II-2

by S. P. Lin

Clarkson Univerity

Abstract

A uniform layer of Newtonian liquid flowing down a vertical wall is known to be inherently unstable. It has been found recently that the onset of instability can be suppressed by imparting an inplane oscillation to the vertical wall. The relevant flow parameters are the Reynolds number, the Weber number, the Strouhal number which is the ratio of the wall oscillation velocity to the film flow velocity, the oscillation amplitude in the unit of the film thickness, and the wave number of disturbances. For certain ranges of the Strouhal number and the dimensionless wall oscillation amplitude, with the rest of the flow parameters fixed, more than one branch of neutral satiability curve have been found in the wave number-Reynolds number space. Between two neighboring branches of neutral curves originating from the zero wave-number line there exists a stable region where it would be unstable if there were no wall oscillation. thus, suppression of the film flow instability may be achieved by appropriate wall oscillation.

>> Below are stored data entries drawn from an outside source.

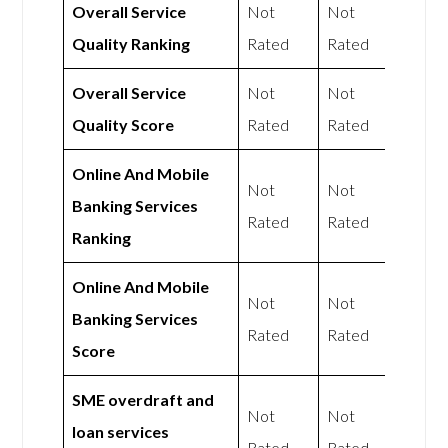
Overall Service
Not
Not
Quality Ranking
Rated
Rated
Overall Service
Not
Not
Quality Score
Rated
Rated
Online And Mobile
Not
Not
Banking Services
Rated
Rated
Ranking
Online And Mobile
Not
Not
Banking Services
Rated
Rated
Score
SME overdraft and
Not
Not
loan services
Rated
Rated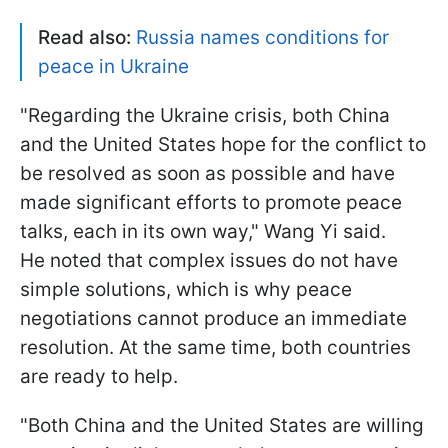
Read also:
Russia names conditions for
peace in Ukraine
"Regarding the Ukraine crisis, both China
and the United States hope for the conflict to
be resolved as soon as possible and have
made significant efforts to promote peace
talks, each in its own way," Wang Yi said.
He noted that complex issues do not have
simple solutions, which is why peace
negotiations cannot produce an immediate
resolution. At the same time, both countries
are ready to help.
"Both China and the United States are willing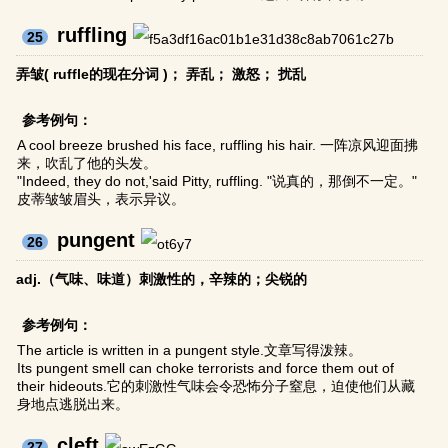
ruffling
25
弄皱( ruffle的现在分词 )； 弄乱； 激怒； 扰乱
参考例句：
A cool breeze brushed his face, ruffling his hair. 一阵凉风迎面拂
来，吹乱了他的头发。
"Indeed, they do not,'said Pitty, ruffling. "说真的，那倒不一定。"
皮蒂皱皱眉头，表示异议。
pungent
26
adj.（气味、味道）刺激性的，辛辣的；尖锐的
参考例句：
The article is written in a pungent style.文章写得泼辣。
Its pungent smell can choke terrorists and force them out of
their hideouts.它的刺激性气味会令恐怖分子窒息，迫使他们从藏
身地点逃脱出来。
cleft
27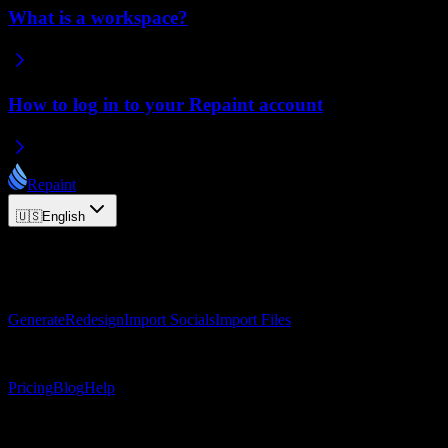
What is a workspace?
How to log in to your Repaint account
Repaint
🇺🇸
English
© 2026 Repaint. All rights reserved.
Product
Generate
Redesign
Import Socials
Import Files
Resources
Pricing
Blog
Help
Connect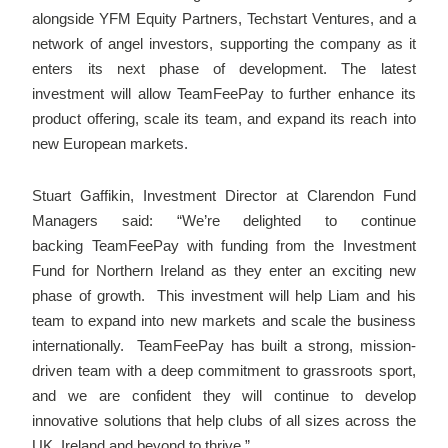
alongside YFM Equity Partners, Techstart Ventures, and a
network of angel investors, supporting the company as it
enters its next phase of development. The latest
investment will allow TeamFeePay to further enhance its
product offering, scale its team, and expand its reach into
new European markets.
Stuart Gaffikin, Investment Director at Clarendon Fund
Managers said: “We’re delighted to continue
backing TeamFeePay with funding from the Investment
Fund for Northern Ireland as they enter an exciting new
phase of growth. This investment will help Liam and his
team to expand into new markets and scale the business
internationally. TeamFeePay has built a strong, mission-
driven team with a deep commitment to grassroots sport,
and we are confident they will continue to develop
innovative solutions that help clubs of all sizes across the
UK, Ireland and beyond to thrive.”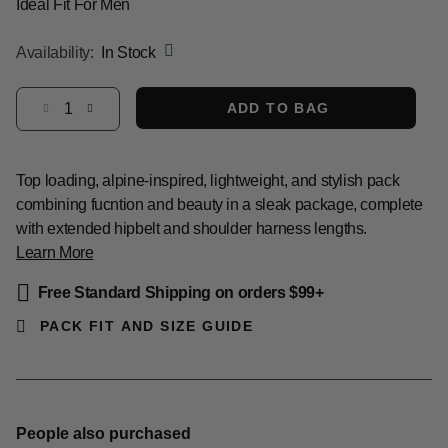
Ideal Fit For Men
Availability:
In Stock
Select quantity:
ADD TO BAG
Top loading, alpine-inspired, lightweight, and stylish pack
combining fucntion and beauty in a sleak package, complete
with extended hipbelt and shoulder harness lengths.
Learn More
Free Standard Shipping on orders $99+
PACK FIT AND SIZE GUIDE
People also purchased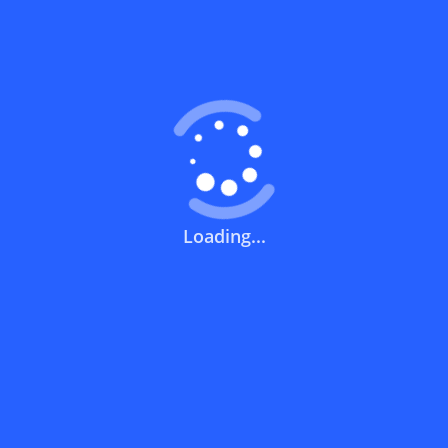
Coupons FAQs
View All
What does a discount code mean?
How can you use a discount code?
Loading...
How can I get the latest discount codes
and offers for stores?
What is the validity period of a discount
code?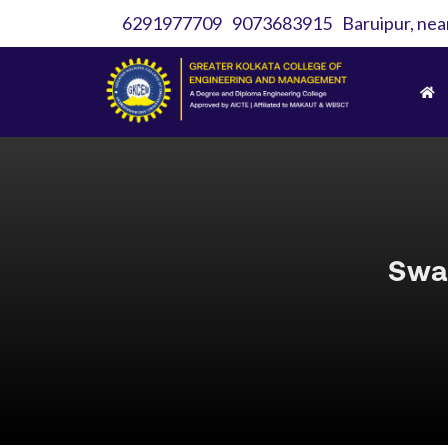
6291977709
9073683915
Baruipur, nea
Swa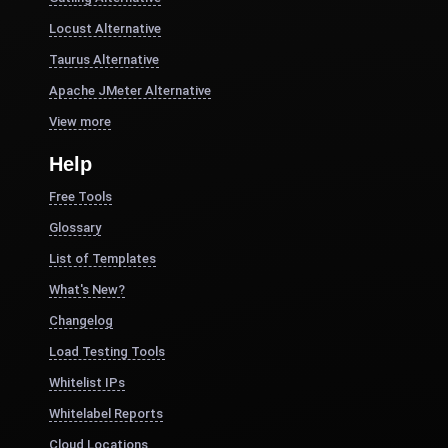
Locust Alternative
Taurus Alternative
Apache JMeter Alternative
View more
Help
Free Tools
Glossary
List of Templates
What's New?
Changelog
Load Testing Tools
Whitelist IPs
Whitelabel Reports
Cloud Locations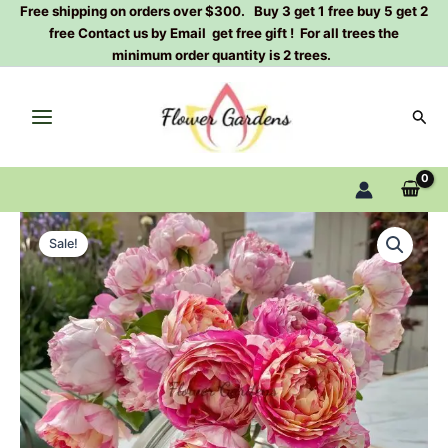
Skip
Free shipping on orders over $300. Buy 3 get 1 free buy 5 get 2
free Contact us by Email get free gift ! For all trees the
to
minimum order quantity is 2 trees.
content
Sear
Édouard
Original
Current
Manet
Sale!
Rose
price
price
Plant
was:
is:
quantity
$100.00.
$63.00.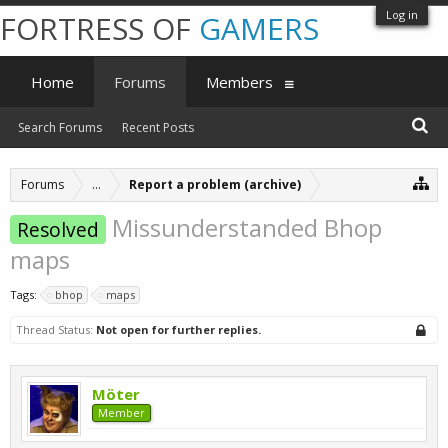
Log in
FORTRESS OF
GAMERS
Home
Forums
Members
Search Forums
Recent Posts
Forums
...
Report a problem (archive)
Missunderstanded Bhop
Resolved
maps
Tags:
bhop
maps
Thread Status:
Not open for further replies.
Möter
Member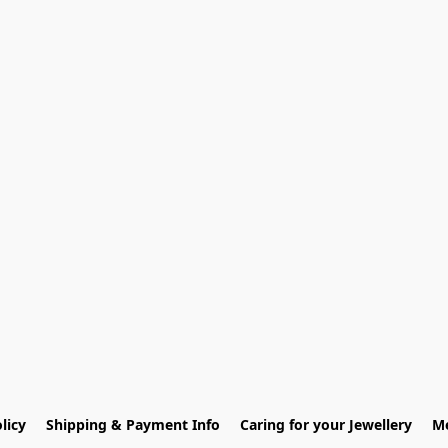
licy
Shipping & Payment Info
Caring for your Jewellery
Me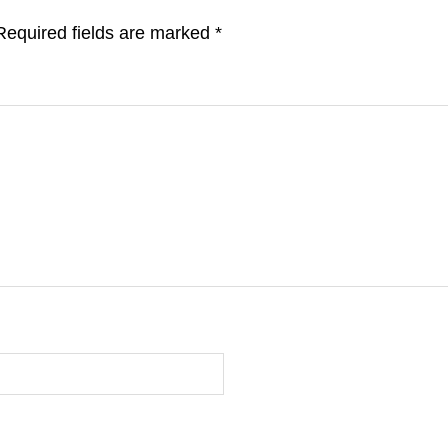
Required fields are marked
*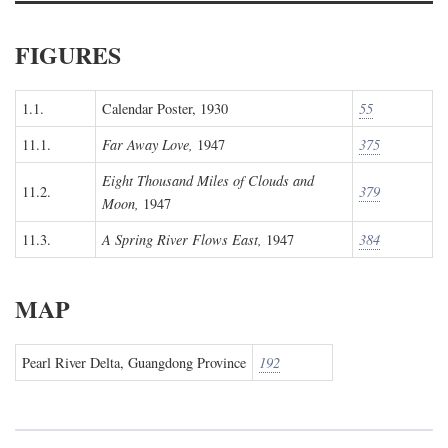
FIGURES
1.1.
Calendar Poster, 1930
55
11.1.
Far Away Love,
1947
375
Eight Thousand Miles of Clouds and
11.2.
379
Moon,
1947
11.3.
A Spring River Flows East,
1947
384
MAP
Pearl River Delta, Guangdong Province
192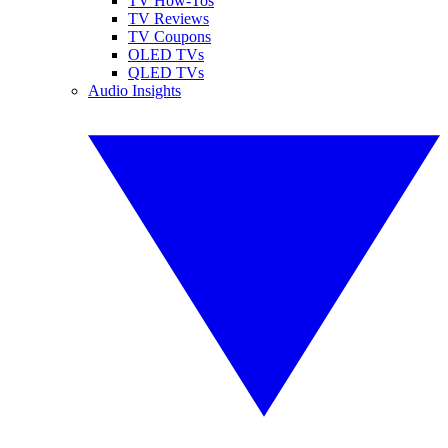
TV How-Tos
TV Reviews
TV Coupons
OLED TVs
QLED TVs
Audio Insights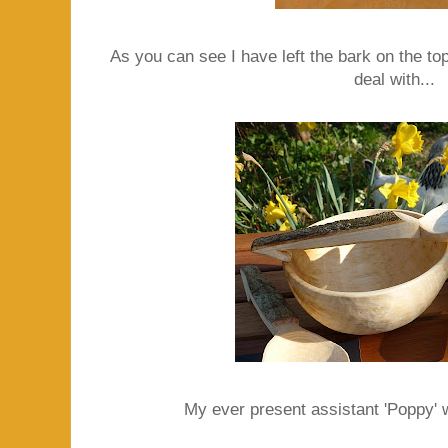
As you can see I have left the bark on the top
deal with...
My ever present assistant 'Poppy' w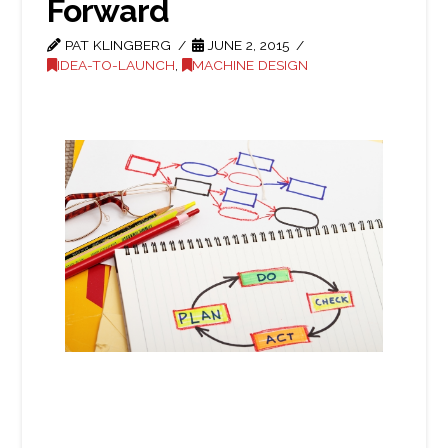
Forward
PAT KLINGBERG
JUNE 2, 2015
IDEA-TO-LAUNCH
,
MACHINE DESIGN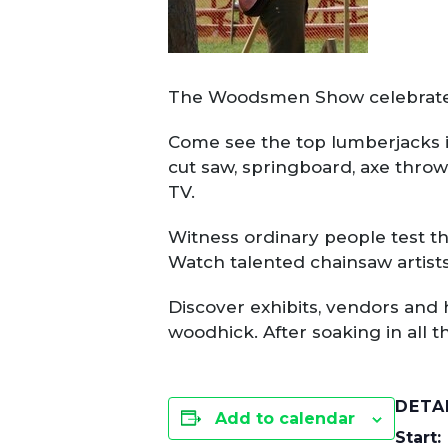
The Woodsmen Show celebrates 
Come see the top lumberjacks i
cut saw, springboard, axe thro
TV.
Witness ordinary people test th
Watch talented chainsaw artists
Discover exhibits, vendors and 
woodhick. After soaking in all t
DETA
Add to calendar
Start: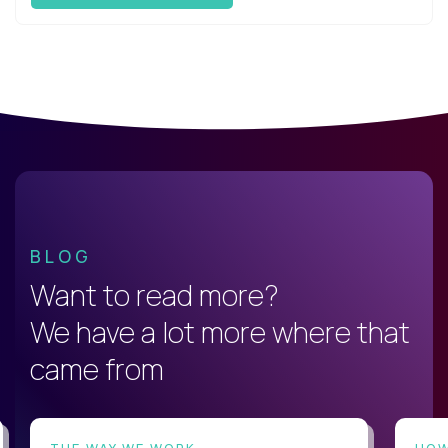
BLOG
Want to read more?
We have a lot more where that
came from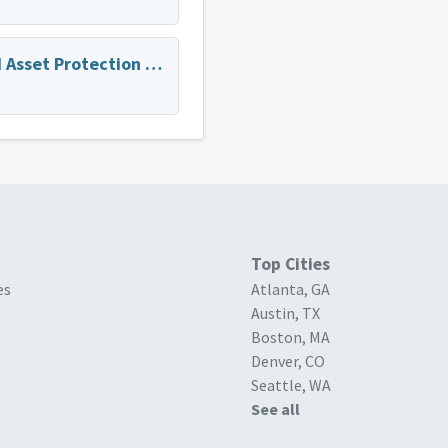
Estate Planning and Asset Protection for My Parents
Top Cities
es
Atlanta, GA
Austin, TX
Boston, MA
Denver, CO
Seattle, WA
See all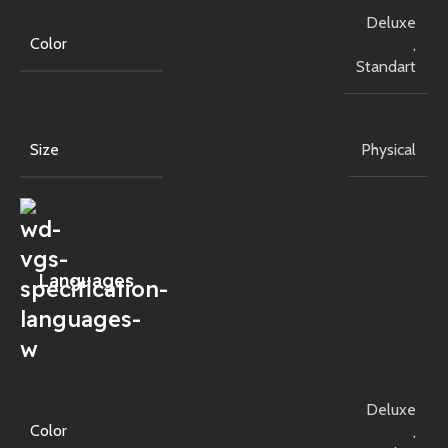
Deluxe
Color
,
Standart
Size
Physical
Languages
Deluxe
Color
,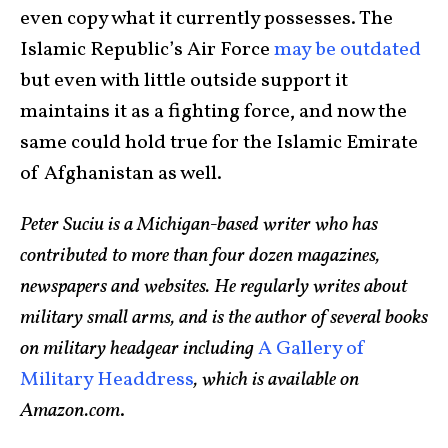
even copy what it currently possesses. The
Islamic Republic’s Air Force
may be outdated
but even with little outside support it
maintains it as a fighting force, and now the
same could hold true for the Islamic Emirate
of Afghanistan as well.
Peter Suciu is a Michigan-based writer who has
contributed to more than four dozen magazines,
newspapers and websites. He regularly writes about
military small arms, and is the author of several books
on military headgear including
A Gallery of
Military Headdress
, which is available on
Amazon.com
.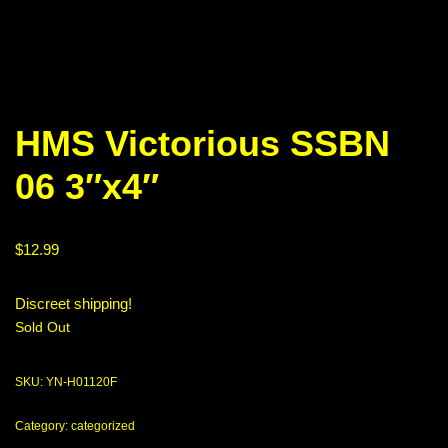
HMS Victorious SSBN
06 3″x4″
$
12.99
Discreet shipping!
Sold Out
SKU:
YN-H01120F
Category:
categorized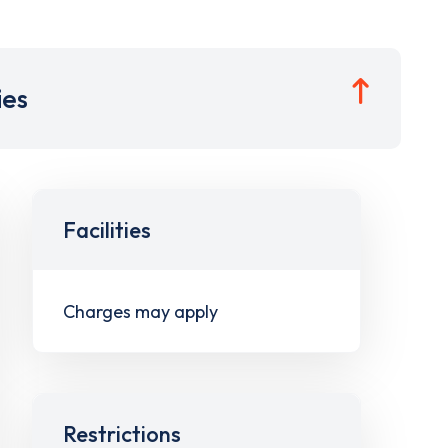
ies
Facilities
Charges may apply
Restrictions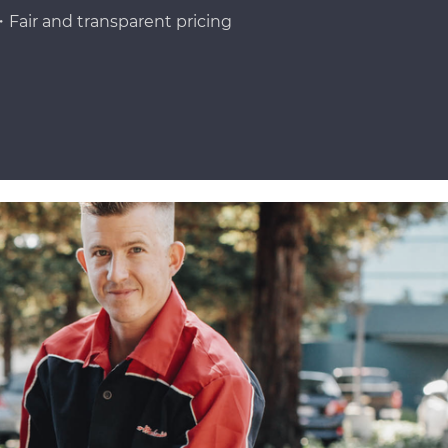
Fair and transparent pricing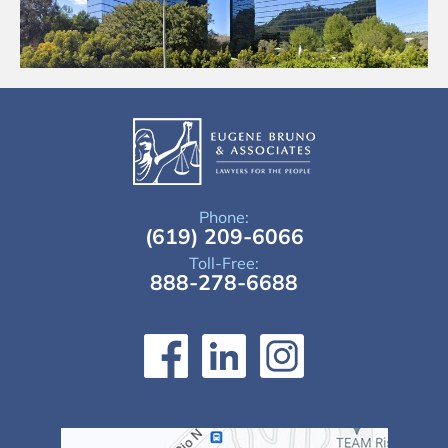
Phone:
(619) 209-6066
Toll-Free:
888-278-6688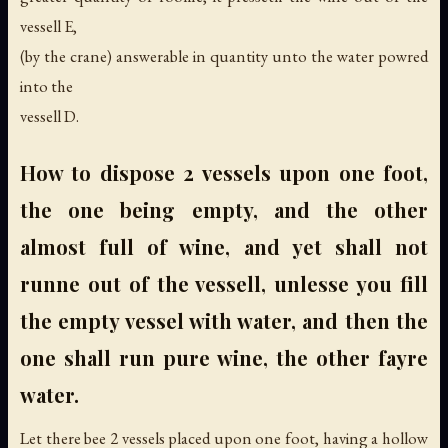
vessell E,
(by the crane) answerable in quantity unto the water powred
into the
vessell D.
How to dispose 2 vessels upon one foot,
the one being empty, and the other
almost full of wine, and yet shall not
runne out of the vessell, unlesse you fill
the empty vessel with water, and then the
one shall run pure wine, the other fayre
water.
Let there bee 2 vessels placed upon one foot, having a hollow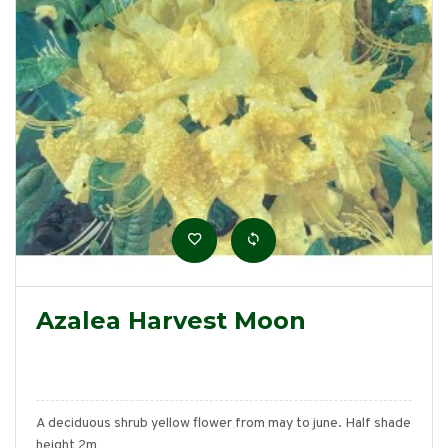
Azalea Harvest Moon
A deciduous shrub yellow flower from may to june. Half shade
height 2m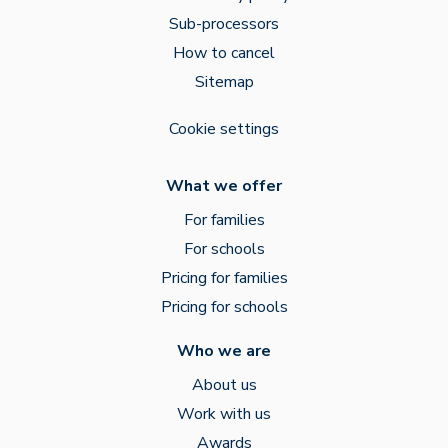
Sub-processors
How to cancel
Sitemap
Cookie settings
What we offer
For families
For schools
Pricing for families
Pricing for schools
Who we are
About us
Work with us
Awards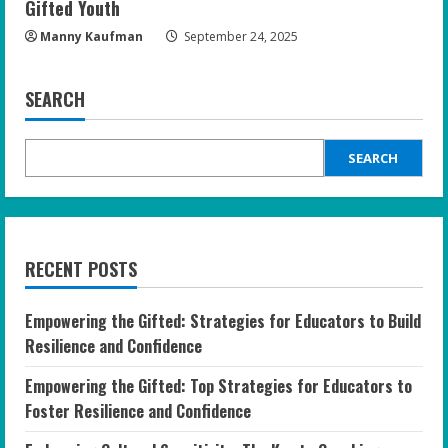
Gifted Youth
Manny Kaufman
September 24, 2025
SEARCH
SEARCH
RECENT POSTS
Empowering the Gifted: Strategies for Educators to Build
Resilience and Confidence
Empowering the Gifted: Top Strategies for Educators to
Foster Resilience and Confidence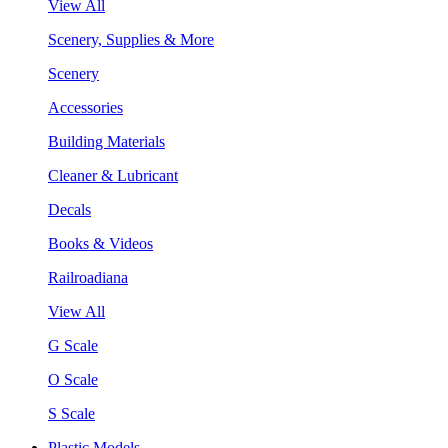
View All
Scenery, Supplies & More
Scenery
Accessories
Building Materials
Cleaner & Lubricant
Decals
Books & Videos
Railroadiana
View All
G Scale
O Scale
S Scale
Plastic Models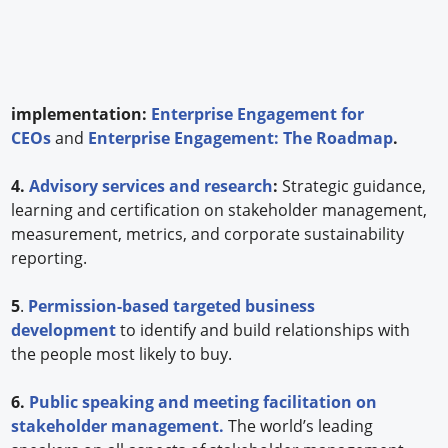
implementation:
Enterprise Engagement for
CEOs
and
Enterprise Engagement: The Roadmap
.
4.
Advisory services and research
:
Strategic guidance,
learning and certification on stakeholder management,
measurement, metrics, and corporate sustainability
reporting.
5
.
Permission-based targeted business
development
to identify and build relationships with
the people most likely to buy.
6.
Public speaking and meeting facilitation on
stakeholder management.
The world’s leading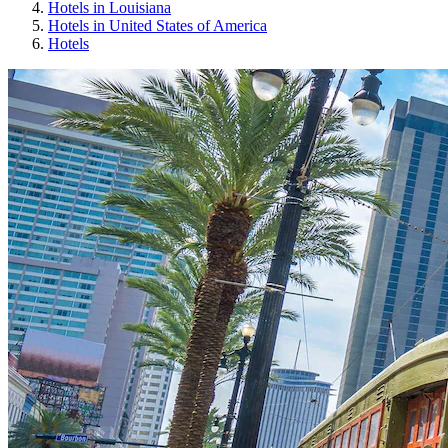
Hotels in Louisiana
Hotels in United States of America
Hotels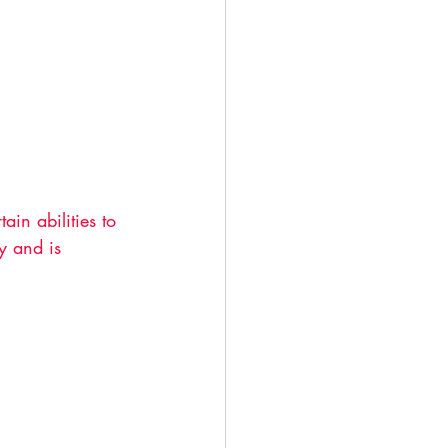
in abilities to 
y and is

Whether the window of stability which is opened for infinitesimal amplitude disturbances may stay open for finite amplitude disturbances remains a question. For various sets of parameters the narrowest part of the window of stability occurs at zero wave number. Thus successfully using nonlinear stability analysis for answering the above raised questions may be achieved with a long wave expansion solution of the Navier-Stokes equations subject to the boundary conditions. The difficulty of the analysis lies in the fact that the time and space variables appear explicitly in the governing nonlinear partial differential systems. The time scales of the externally imparted oscillation and the disturbance growth are very far apart as suggested by the linear theory. this allows us to use the method of multiple-time scale. However the quasi-steady approach used successfully for the case of steady basic flow cannot be applied. A system of nonlinear partial differential equations which describes the evolution of finite amplitude two dimensional disturbances is obtained by extracting the slow time part of the solution systematically. The independent variables are the slow time and the space distance in the basic flow direction. The mechanism of the stabilization will be elucidated with the evaluation of the sign of the coefficients of various orders of spatial derivatives, with the aid of numerical results.